Launched earlier this year, the NSW Digital Twin incorporates a four-dimensional visualisation platform (Digital Twin Visualisation Service, DTVS) developed in collaboration with Data61.
To help boost its capabilities, a new 3D spatial dataset will be added into the NSW Spatial Digital Twin, mapping the locations of telecommunications towers and assets across NSW to enable emergency services to better protect these vital locations before and during a disaster.
“The new dataset will inform emergency responders as to what telecommunications services are and are not accessible for operational use, what services are available to communities, and will help ensure residents have the greatest prospect of retaining communications and connectivity during a crisis,” said Bruce Thompson, Executive Director of NSW Spatial Services.
Built on Data61’s TerriaJS platform the Visualisation Service utilises secure open-source data catalogue Magda to securely bring together, organise and visualise data from public agencies and the private sector, enabling emergency services’ disaster planning, preparedness, response and recovery.
The NSW Independent Bushfire Enquiry identified the loss of connectivity as a recurring issue throughout the last bushfire season, with the destruction of critical communications infrastructure across the state leaving at-risk communities and emergency responders on occasion cut-off from the outside world.
The enquiry found that the reliable sharing of critical infrastructure, telecommunications and spatial information will be a key component to preventing a similarly devastating summer.

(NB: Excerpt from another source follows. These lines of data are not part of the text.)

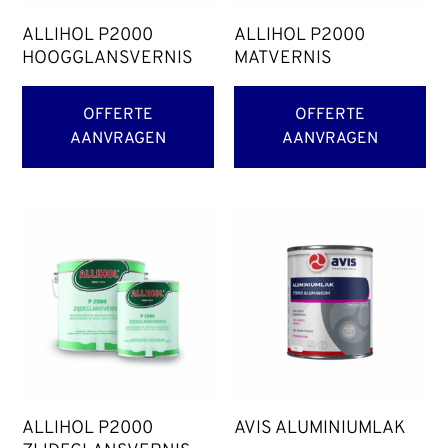
ALLIHOL P2000
ALLIHOL P2000
HOOGGLANSVERNIS
MATVERNIS
OFFERTE
OFFERTE
AANVRAGEN
AANVRAGEN
ALLIHOL P2000
AVIS ALUMINIUMLAK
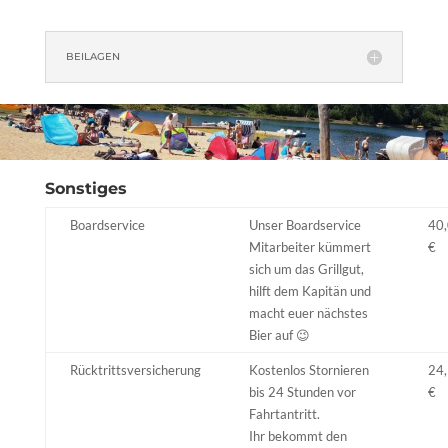
BEILAGEN
Sonstiges
Boardservice
Unser Boardservice
40
Mitarbeiter kümmert
€
sich um das Grillgut,
hilft dem Kapitän und
macht euer nächstes
Bier auf 😉
Rücktrittsversicherung
Kostenlos Stornieren
24
bis 24 Stunden vor
€
Fahrtantritt.
Ihr bekommt den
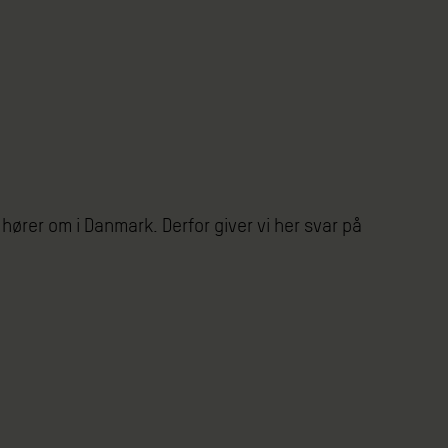
r
ører om i Danmark. Derfor giver vi her svar på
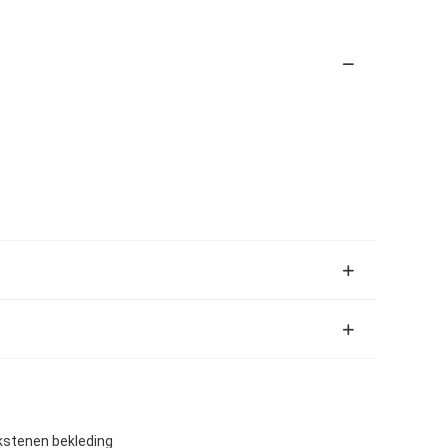
kstenen bekleding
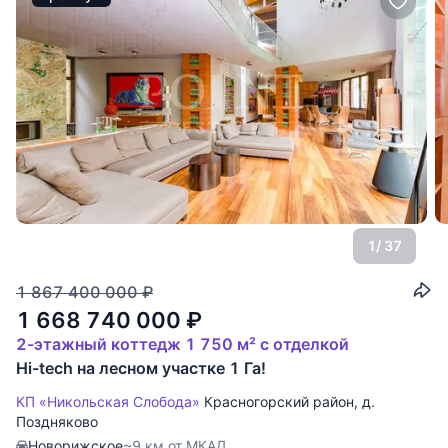
1
/ 37
1 867 400 000
₽
1 668 740 000
₽
2-этажный коттедж 1 750 м² с отделкой
Hi-tech на лесном участке 1 Га!
КП «Никольская Слобода»
Красногорский район
,
д.
Поздняково
Новорижское
~9 км от МКАД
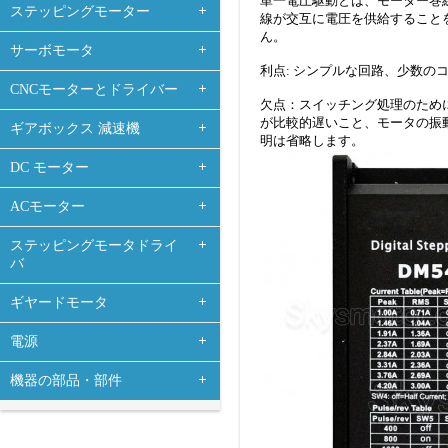
単一電圧駆動とは、モーター巻
ステッピングモーター
線が交互に電圧を供給すること
ん。
サーボモータ
利点: シンプルな回路、少数
CNCモーターとドライバー
欠点：スイッチング処理のため
が比較的遅いこと、モータの振
ギアボックス 減速機
明は省略します。
DC モーター
ACモーター
ステッピングモータドライ
バ
ギヤードモータ
電源
機器の部品・部件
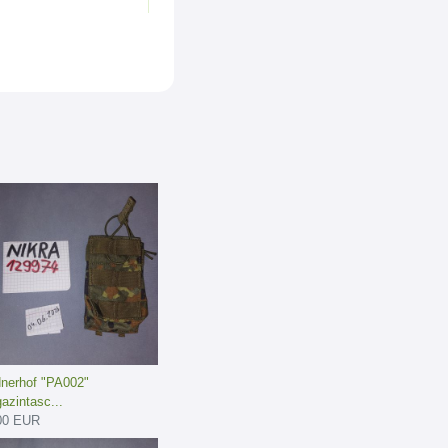
dnerhof "PA002"
azintasc...
00 EUR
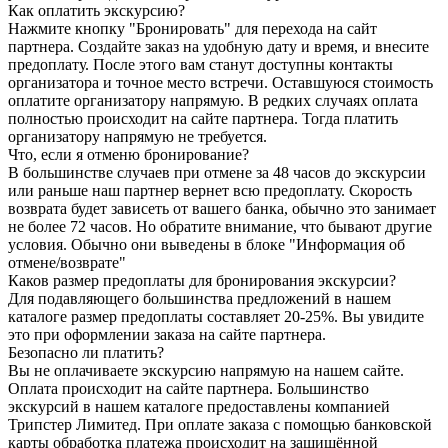
Как оплатить экскурсию?
Нажмите кнопку "Бронировать" для перехода на сайт
партнера. Создайте заказ на удобную дату и время, и внесите
предоплату. После этого вам станут доступны контакты
организатора и точное место встречи. Оставшуюся стоимость
оплатите организатору напрямую. В редких случаях оплата
полностью происходит на сайте партнера. Тогда платить
организатору напрямую не требуется.
Что, если я отменю бронирование?
В большинстве случаев при отмене за 48 часов до экскурсии
или раньше наш партнер вернет всю предоплату. Скорость
возврата будет зависеть от вашего банка, обычно это занимает
не более 72 часов. Но обратите внимание, что бывают другие
условия. Обычно они выведены в блоке "Информация об
отмене/возврате"
Каков размер предоплаты для бронирования экскурсии?
Для подавляющего большинства предложений в нашем
каталоге размер предоплаты составляет 20-25%. Вы увидите
это при оформлении заказа на сайте партнера.
Безопасно ли платить?
Вы не оплачиваете экскурсию напрямую на нашем сайте.
Оплата происходит на сайте партнера. Большинство
экскурсий в нашем каталоге предоставлены компанией
Трипстер Лимитед. При оплате заказа с помощью банковской
карты обработка платежа происходит на защищённой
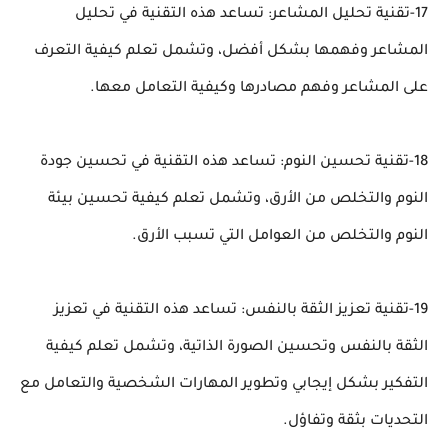
17-تقنية تحليل المشاعر: تساعد هذه التقنية في تحليل
المشاعر وفهمها بشكل أفضل، وتشمل تعلم كيفية التعرف
على المشاعر وفهم مصادرها وكيفية التعامل معها.
18-تقنية تحسين النوم: تساعد هذه التقنية في تحسين جودة
النوم والتخلص من الأرق، وتشمل تعلم كيفية تحسين بيئة
النوم والتخلص من العوامل التي تسبب الأرق.
19-تقنية تعزيز الثقة بالنفس: تساعد هذه التقنية في تعزيز
الثقة بالنفس وتحسين الصورة الذاتية، وتشمل تعلم كيفية
التفكير بشكل إيجابي وتطوير المهارات الشخصية والتعامل مع
التحديات بثقة وتفاؤل.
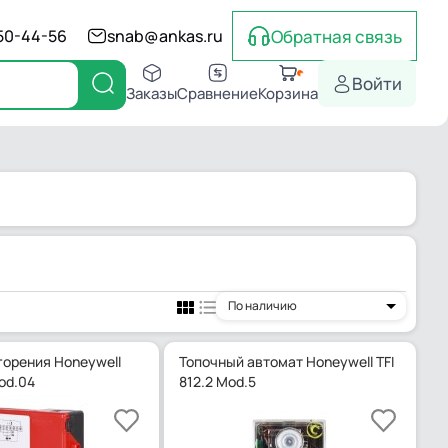
Обратная связь
550-44-56
snab@ankas.ru
Войти
Заказы
Сравнение
Корзина
По наличию
орения Honeywell
Топочный автомат Honeywell TFI
od.04
812.2 Mod.5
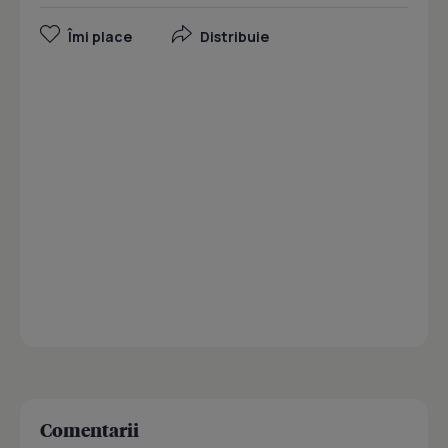
Îmi place
Distribuie
Comentarii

“There is nothing more powerful than the spatial layers to paint the picture about what’s at risk, so having access to the Digital Twin allows us to invest in preventative and mitigation strategies,” says Shane Fitzsimmons, Head of Resilience NSW, and previously NSW Rural Fire Service Commissioner, in a NSW Spatial Services showcase video . “In an unfolding emergency, like a bushfire, we can know in advance what’s likely to happen in that fire in the next few days, making sure we can shore up protection as much as we can.”
“Having a Digital Twin for communications infrastructure means we can factor into our risk planning and our annual treatments in the months and years before a fire impact,” explains Mr Fitzsimmons. “In the event that something is impacted, we can put in contingencies for servicing resupply and repair to get it back up and running as quickly as we can.”
Mats Henrikson, Web Geospatial Systems Group Leader at CSIRO’s Data61 said this application of the Digital Twin highlights its role as an ecosystem enabling data infrastructure, helping governments and industry make better decisions on environmental management, natural resource management, as well as emergency management, and informing infrastructure planning and delivery.
“The Digital Twin Visualisation Service leverages Data61’s deep strength in web-mapping and visualising data in 4D (3D + time, which is the ability to look forward and back in time) to build a real-world ‘digital twin’ that can help protect communities and assets in times of need,” Mr Henrikson concludes.